6 x 10²³  is known as the Avogardo constant. The amount of substance with the Avogrado number of particles is called the mole. So a mole of any substance will contain 6 x 10²³  particles (atoms/ions/molecules).

2. Use the molar gas volume, taken as 24dm³ at room temperature and pressure.

At room temperature and pressure, the volume of a mole of any gas is 24dm³ or 24000cm³. This is called the molar gas volume.

 

3. Calculate stoichiometric reacting masses and reacting volumes of solutions; solution concentrations will be expressed in mol / dm³ .  (Calculations involving the idea of limiting reactants may be set.)

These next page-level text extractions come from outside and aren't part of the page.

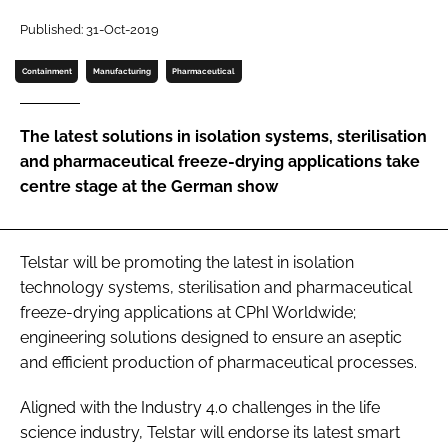
Password
Published: 31-Oct-2019
Containment
Manufacturing
Pharmaceutical
Password
The latest solutions in isolation systems, sterilisation
Remember me
and pharmaceutical freeze-drying applications take
centre stage at the German show
FORGOT PASSWORD?
Telstar will be promoting the latest in isolation
technology systems, sterilisation and pharmaceutical
freeze-drying applications at CPhI Worldwide;
engineering solutions designed to ensure an aseptic
and efficient production of pharmaceutical processes.
Aligned with the Industry 4.0 challenges in the life
science industry, Telstar will endorse its latest smart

You can find the number of moles of atoms, molecules or ions using the following formula:

No. of moles =  mass of substance taken  ÷ mass of one mole of the substance

You can use this triangle diagram on the left to help you calculate each of the variable. Just cover the variable you want to calculate with your hand, to get the formula

 

 

Example problems:

• How many moles of water are there in 4.5 grams of water? The M_r of water is 18.

1 mole of water = 18g
No. of moles = mass of substance ÷ M_r
So 4.5 grams of water is 4.5 ÷ 18 = 0.25 mol (the abbbreviation for moles is mol)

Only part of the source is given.